Allynne Noelle was lauded for her starring role in 2012’s Swan Lake with the Los Angeles Ballet.
Allynne Noelle, Los Angeles Ballet’s prima ballerina-in-residence, has a story that could have been written for the big screen: rising star ballerina scores a prized gig with The National Ballet of Canada, only to be sent home after a month due to a prior foot injury that prevented her from performing. To her dismay, doctors say she may never be able to dance professionally again.
Luckily this tale had a Hollywood-style plot twist. “I was a tunnel-visioned maniac for about 10 months after surgery and got my dancing back to about 90 percent,” she recalls. As luck would have it, the Los Angeles Ballet needed a dancer partway through its 2011 season; Noelle auditioned and was immediately cast in its production of Giselle. “It was an all-jumping role, and I was terrified,” says Noelle. “But that role was the intense training my foot needed.” Less than a year later, she was making headlines as the ballet’s newest principal dancer, lauded for her Swan Lake and switching gears this season for a much-anticipated program of contemporary Balanchine.
Anyone who knows the tenacious Huntington Beach native wouldn’t be surprised by her comeback. As the 15-year-old daughter of a real estate agent and a former distribution company manager, Noelle eschewed boys and parties for her first pro contract with the now-defunct Los Angeles Classical Ballet. Her big break came as a newcomer to the Miami City Ballet in 2003, when she was asked to fill in for an injured dancer a day before an important premiere—with no prior rehearsal time in the role.
“I’m someone who likes being told I can’t do something and then proving everyone wrong,” says Noelle. “I [performed] with no mistakes, and from there everything spiraled. I became the one everyone counted on… which is why I ended up dancing on my injury for so long.”
Today Noelle is at the stage at which many ballerinas have already burned out or broken down.

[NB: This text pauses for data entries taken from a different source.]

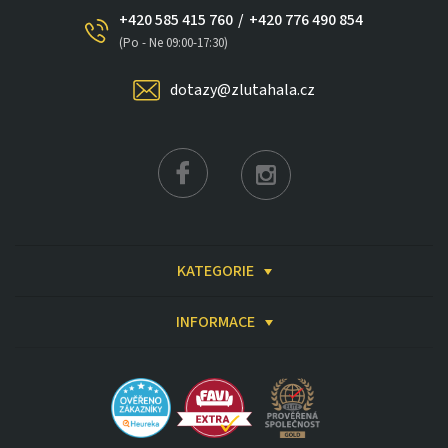
+420 585 415 760
/
+420 776 490 854
(Po - Ne 09:00-17:30)
dotazy@zlutahala.cz
×
KATEGORIE
INFORMACE
Získat slevu až 2 000 Kč
☀️ Slevový kód vám pošleme ihned
🚚 Doprava ZDARMA
⏳ Akce platí omezenou dobu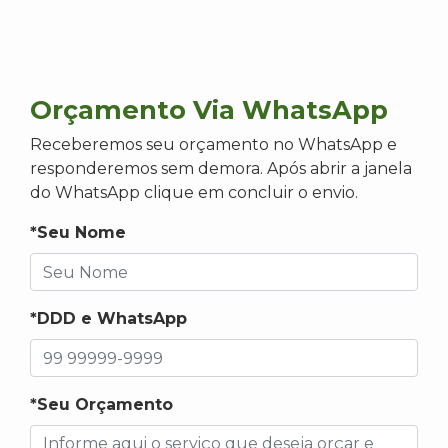
Orçamento Via WhatsApp
Receberemos seu orçamento no WhatsApp e
responderemos sem demora. Após abrir a janela
do WhatsApp clique em concluir o envio.
*Seu Nome
*DDD e WhatsApp
*Seu Orçamento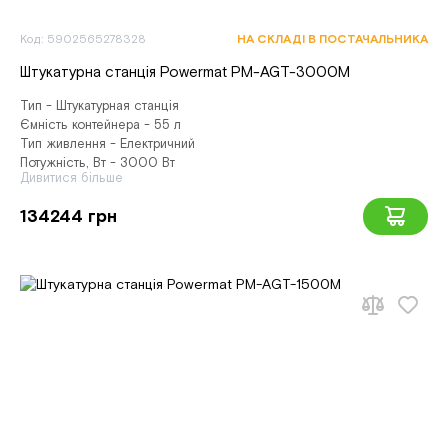
Код: 5902565278328
НА СКЛАДІ В ПОСТАЧАЛЬНИКА
Штукатурна станція Powermat PM-AGT-3000M
Тип - Штукатурная станція
Ємність контейнера - 55 л
Тип живлення - Електричний
Потужність, Вт - 3000 Вт
Дивитися більше
134244 грн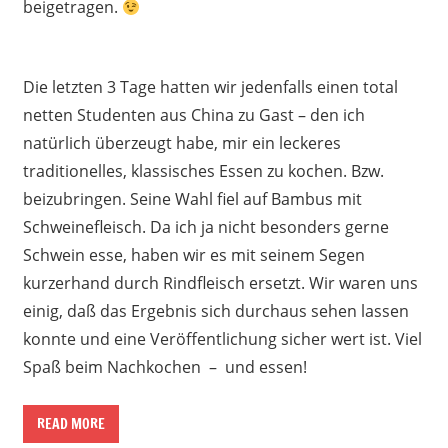
beigetragen.
Die letzten 3 Tage hatten wir jedenfalls einen total
netten Studenten aus China zu Gast – den ich
natürlich überzeugt habe, mir ein leckeres
traditionelles, klassisches Essen zu kochen. Bzw.
beizubringen. Seine Wahl fiel auf Bambus mit
Schweinefleisch. Da ich ja nicht besonders gerne
Schwein esse, haben wir es mit seinem Segen
kurzerhand durch Rindfleisch ersetzt. Wir waren uns
einig, daß das Ergebnis sich durchaus sehen lassen
konnte und eine Veröffentlichung sicher wert ist. Viel
Spaß beim Nachkochen – und essen!
READ MORE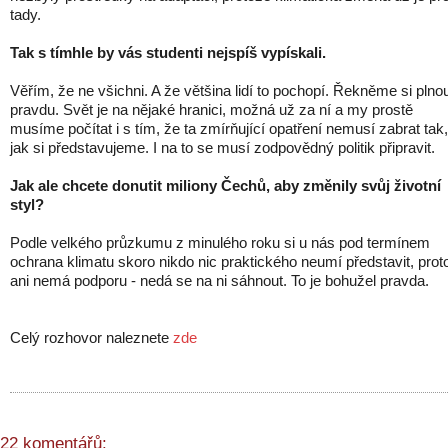
tady.
Tak s tímhle by vás studenti nejspíš vypískali.
Věřím, že ne všichni. A že většina lidí to pochopí. Řekněme si plno
pravdu. Svět je na nějaké hranici, možná už za ní a my prostě
musíme počítat i s tím, že ta zmírňující opatření nemusí zabrat tak,
jak si představujeme. I na to se musí zodpovědný politik připravit.
Jak ale chcete donutit miliony Čechů, aby změnily svůj životní
styl?
Podle velkého průzkumu z minulého roku si u nás pod termínem
ochrana klimatu skoro nikdo nic praktického neumí představit, prot
ani nemá podporu - nedá se na ni sáhnout. To je bohužel pravda.
Celý rozhovor naleznete
zde
22 komentářů: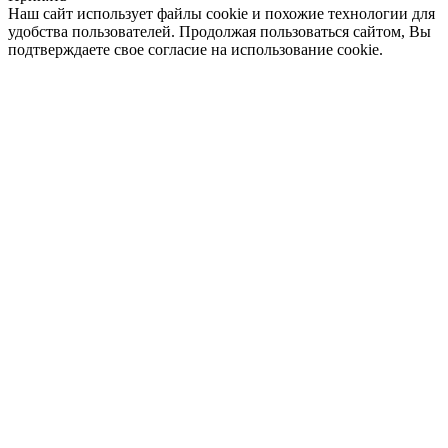
Наш сайт использует файлы cookie и похожие технологии для
удобства пользователей. Продолжая пользоваться сайтом, Вы
подтверждаете свое согласие на использование cookie.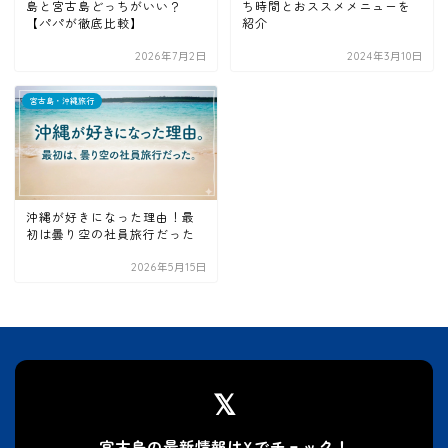
島と宮古島どっちがいい？
ち時間とおススメメニューを
【パパが徹底比較】
紹介
2026年7月2日
2024年3月10日
宮古島・沖縄旅行
沖縄が好きになった理由！最
初は曇り空の社員旅行だった
2026年5月15日
𝕏
宮古島の最新情報はXでチェック！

And though she has no plans to hang up her pointe shoes anytime soon, she’s already started thinking about life after her eventual retirement, spending her few spare hours per week studying for a liberal arts degree at Mount St. Mary’s College (a self-professed “science geek,” she’s particularly interested in medicine).
Add in work developing the Los Angeles Ballet’s outreach program for disadvantaged kids and teaching at the Los Angeles Ballet School in the evenings, and it’s obvious why Noelle doesn’t have much time for outside hobbies—aside from the occasional glass of wine with friends near her Culver City home—or dating. But she wouldn’t have it any other way.
“After my injury, I blamed ballet for a lot of my woes, and for a fleeting moment I wanted to find a new passion to completely replace it,” she says candidly. “Yet I recognized that’s not possible. Ballet is something I’ll need in my life, in some capacity, forever.”